Retype every line from the start of the data down to and including the line with "2023/2024 - 1º semestre (256, 1438)". Skip the pictures.

-- Opening Marker --

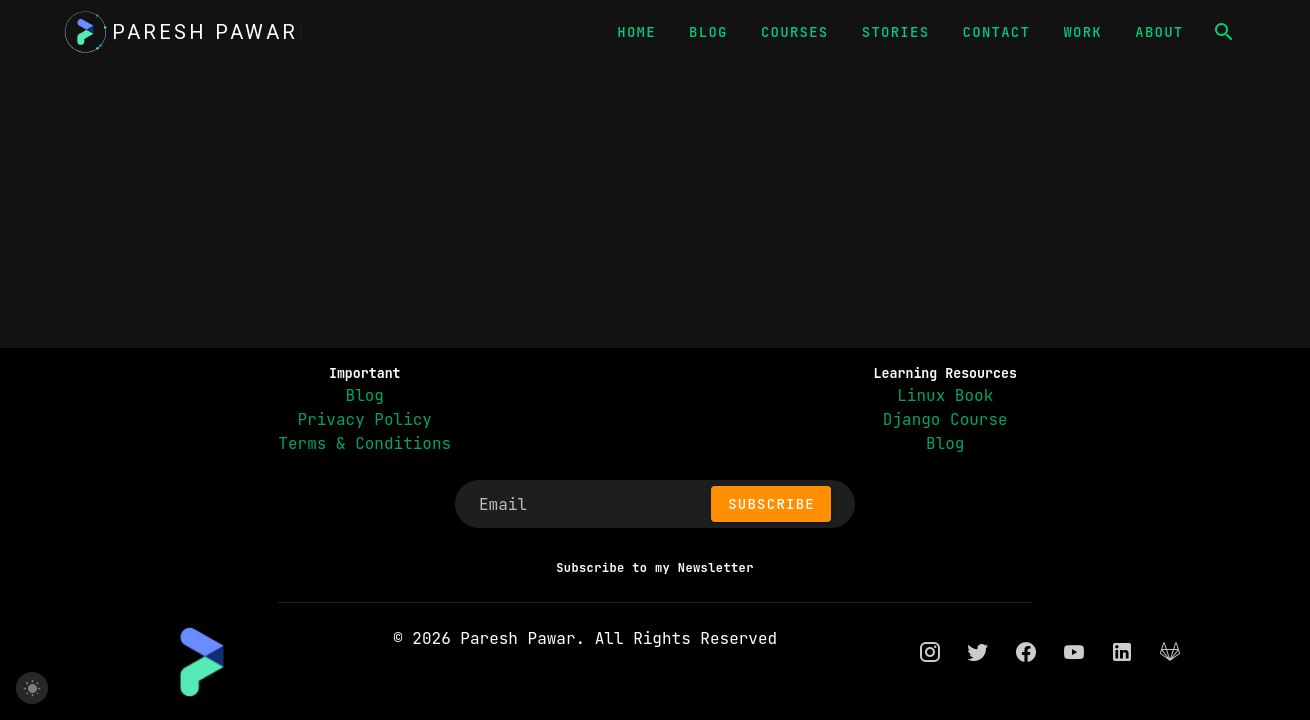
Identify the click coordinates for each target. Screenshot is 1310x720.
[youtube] (1074, 651)
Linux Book (945, 395)
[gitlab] (1170, 651)
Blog (365, 395)
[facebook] (1026, 651)
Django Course (945, 419)
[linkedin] (1122, 651)
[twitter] (978, 651)
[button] (1224, 32)
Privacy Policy (365, 419)
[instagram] (930, 651)
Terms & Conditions (364, 443)
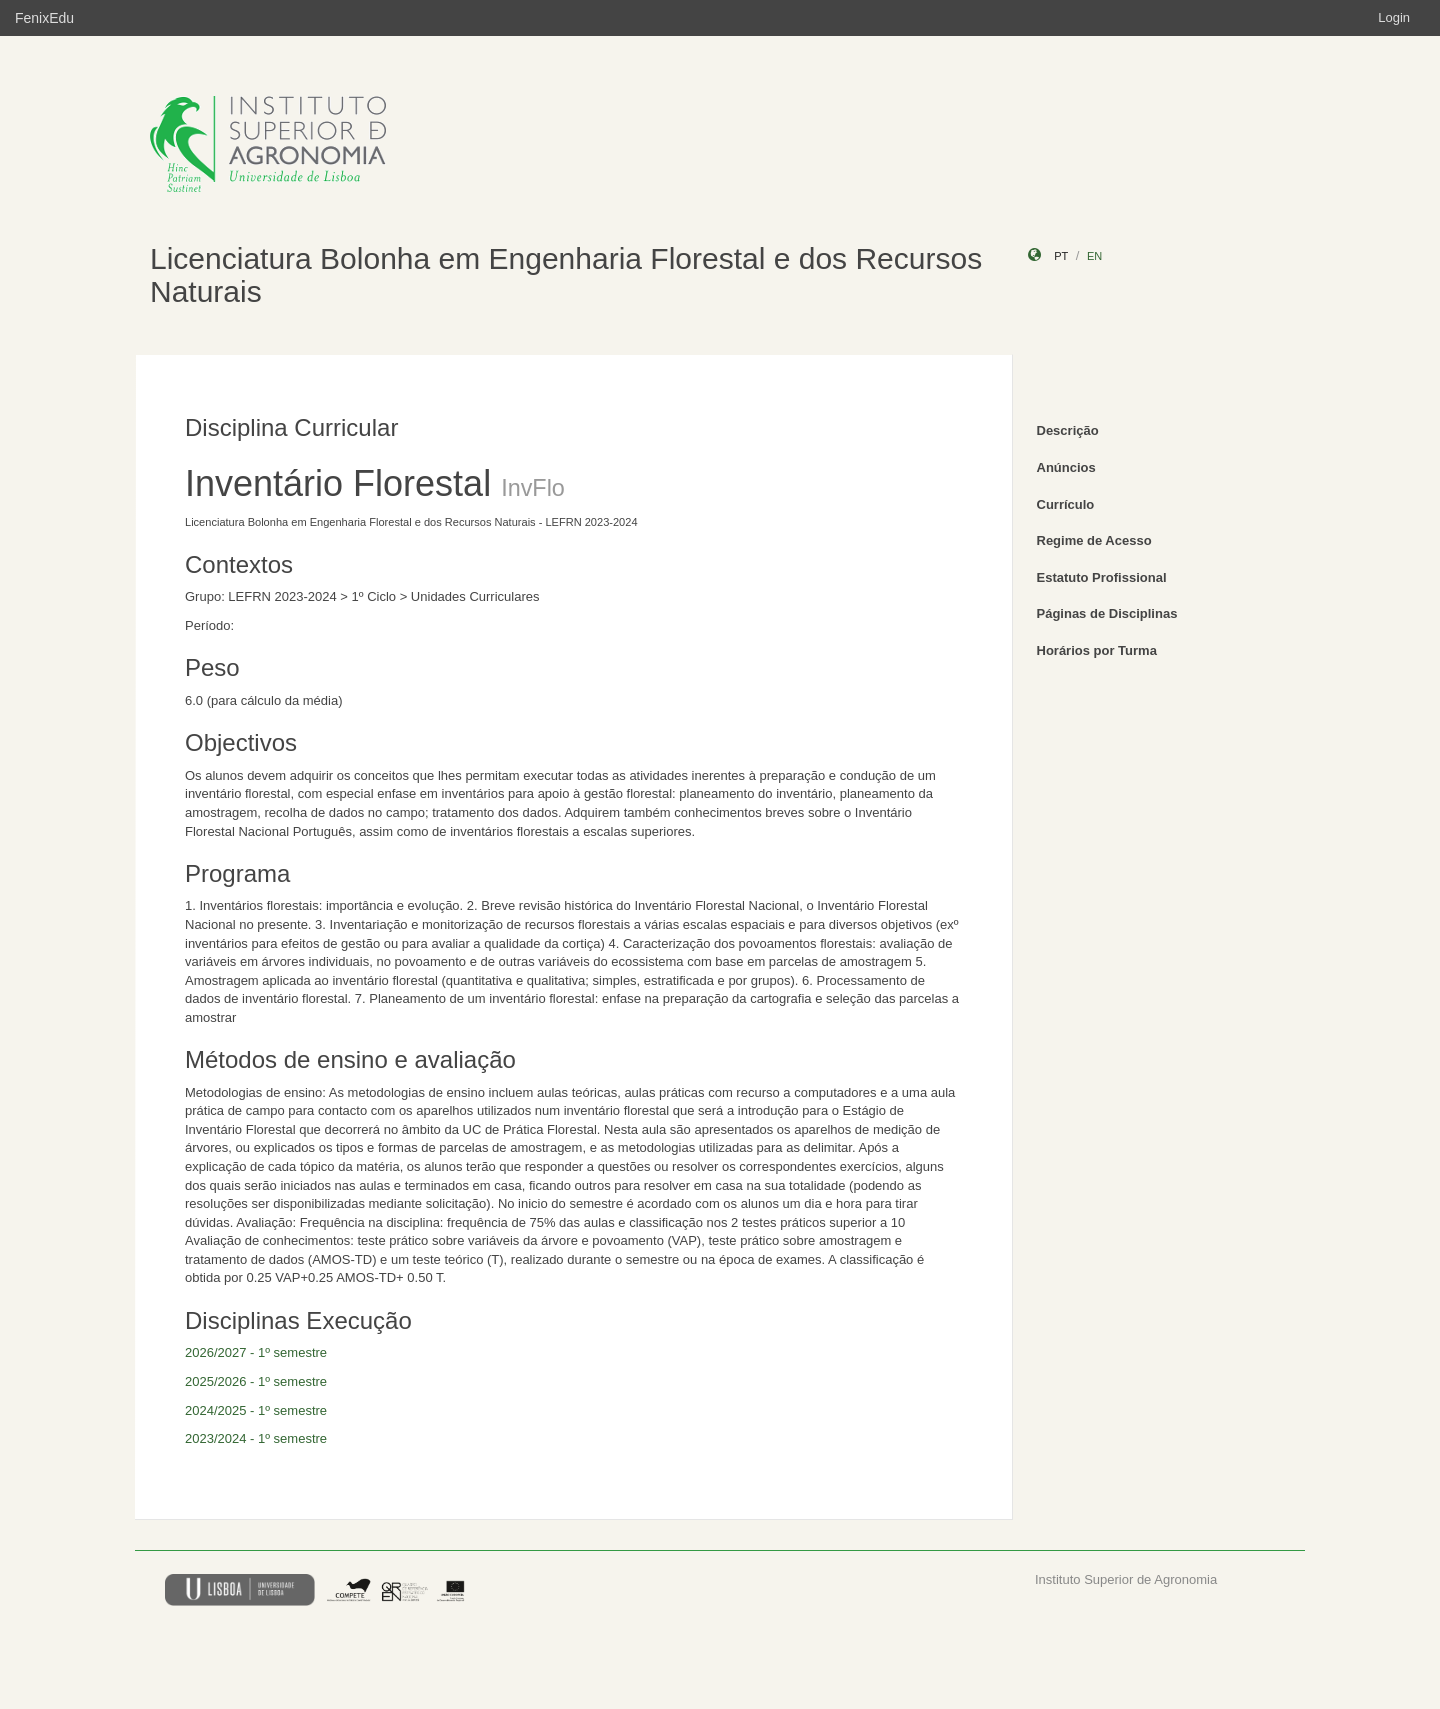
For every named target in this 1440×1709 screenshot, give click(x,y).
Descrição (1068, 430)
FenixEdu (44, 18)
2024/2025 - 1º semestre (256, 1410)
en (1094, 256)
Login (1394, 17)
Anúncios (1066, 467)
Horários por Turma (1097, 650)
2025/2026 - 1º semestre (256, 1381)
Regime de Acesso (1094, 540)
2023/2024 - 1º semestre (256, 1438)
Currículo (1066, 504)
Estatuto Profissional (1102, 577)
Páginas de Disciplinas (1107, 613)
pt (1061, 256)
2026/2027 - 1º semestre (256, 1352)
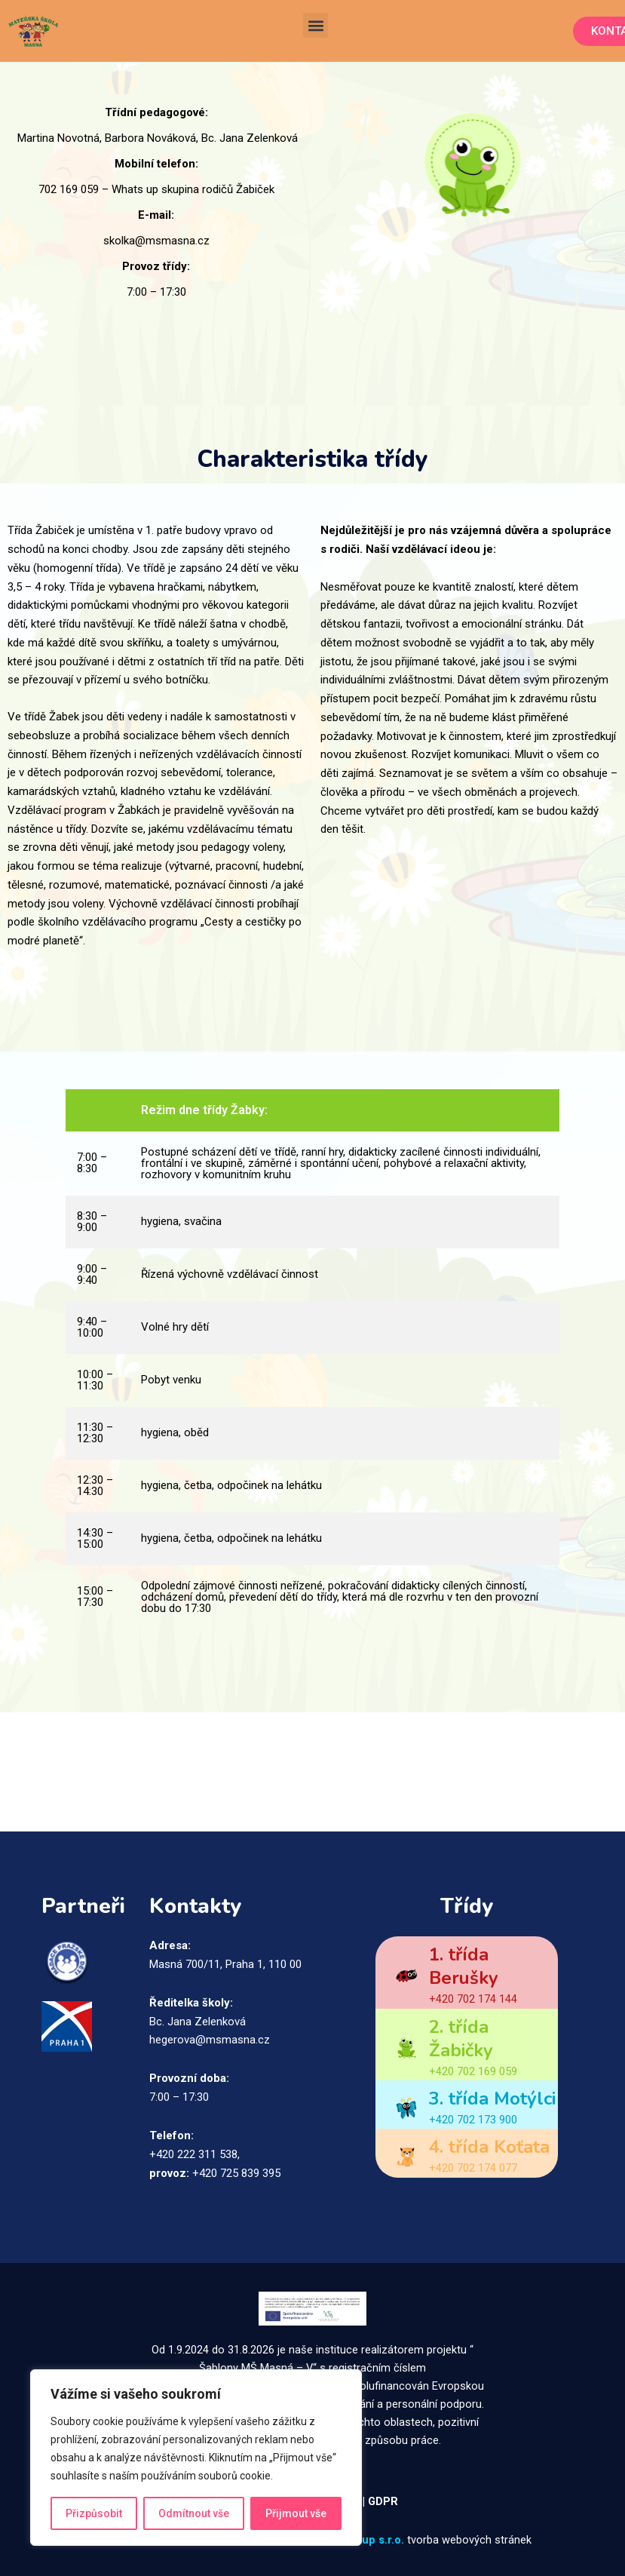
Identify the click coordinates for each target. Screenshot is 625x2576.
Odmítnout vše (193, 2513)
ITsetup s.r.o (368, 2540)
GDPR (384, 2501)
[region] (196, 2457)
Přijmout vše (295, 2513)
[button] (315, 25)
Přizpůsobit (94, 2513)
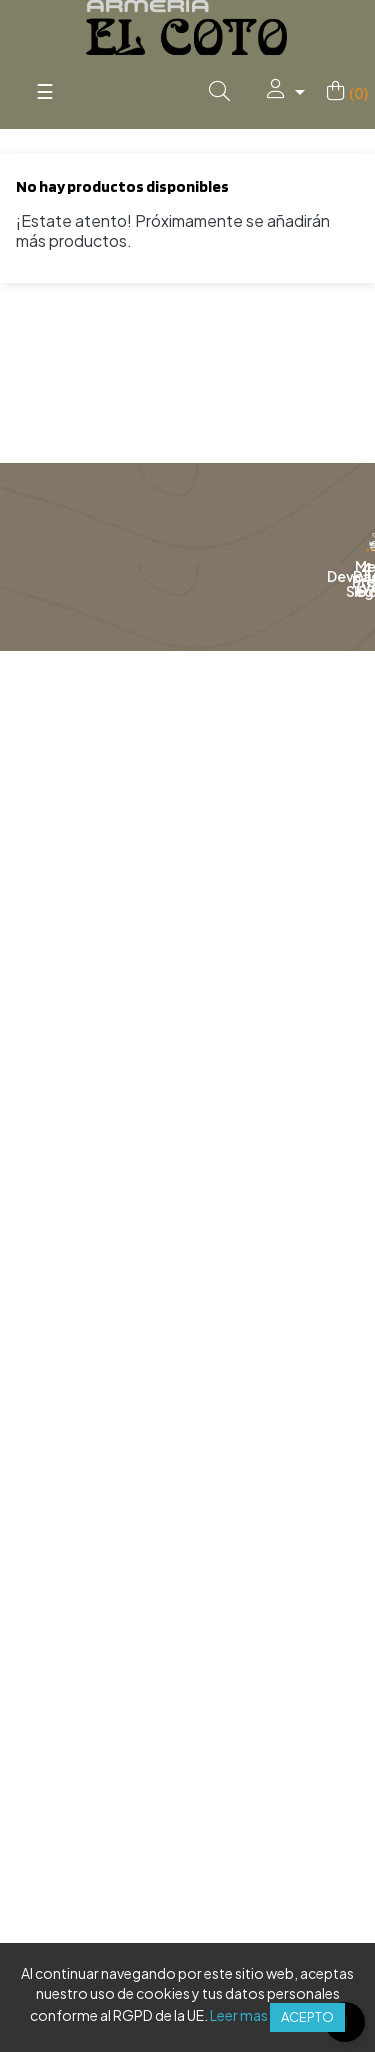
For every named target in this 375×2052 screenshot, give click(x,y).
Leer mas (239, 2015)
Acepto (307, 2017)
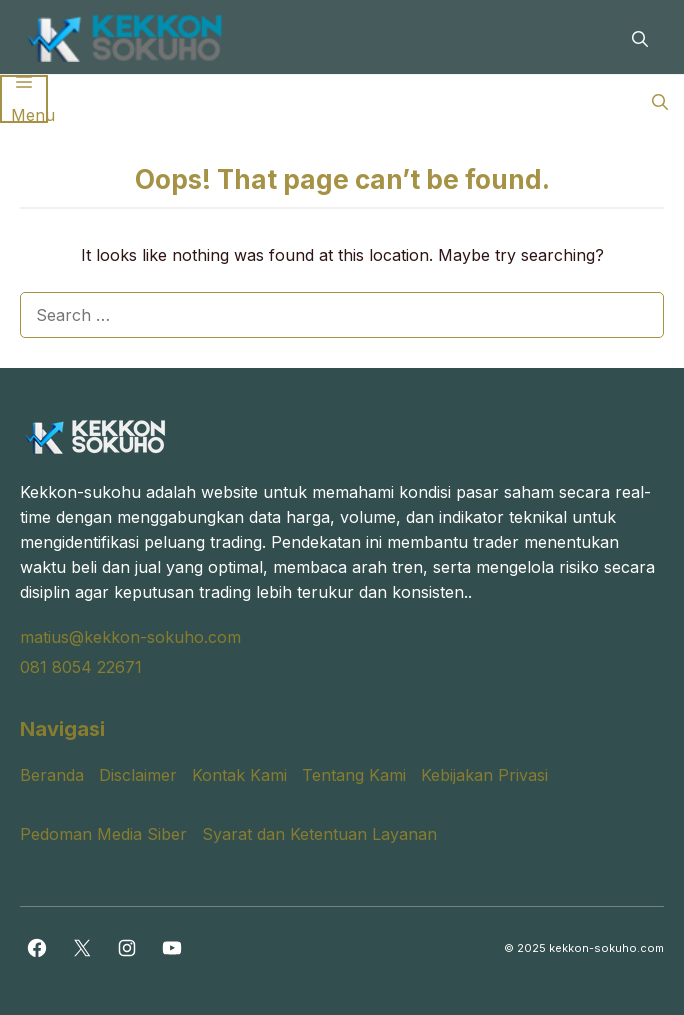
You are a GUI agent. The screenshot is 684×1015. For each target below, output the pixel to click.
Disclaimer (138, 775)
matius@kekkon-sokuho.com (130, 637)
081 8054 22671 (81, 667)
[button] (640, 37)
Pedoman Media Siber (103, 834)
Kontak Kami (239, 775)
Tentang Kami (354, 775)
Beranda (52, 775)
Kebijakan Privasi (484, 775)
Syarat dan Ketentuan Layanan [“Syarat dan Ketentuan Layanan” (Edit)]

-- Closing Marker --

### YOUR RESPONSE
Identify the click coordinates for each target. Screenshot is 1310x720.
[youtube] (1074, 651)
Linux Book (945, 395)
[gitlab] (1170, 651)
Blog (365, 395)
[facebook] (1026, 651)
Django Course (945, 419)
[linkedin] (1122, 651)
[twitter] (978, 651)
[button] (1224, 32)
Privacy Policy (365, 419)
[instagram] (930, 651)
Terms & Conditions (364, 443)
For every named target in this 1440×1709 screenshot, give click(x,y).
Descrição (1068, 430)
FenixEdu (44, 18)
2024/2025 - 1º semestre (256, 1410)
en (1094, 256)
Login (1394, 17)
Anúncios (1066, 467)
Horários por Turma (1097, 650)
2025/2026 - 1º semestre (256, 1381)
Regime de Acesso (1094, 540)
2023/2024 - 1º semestre (256, 1438)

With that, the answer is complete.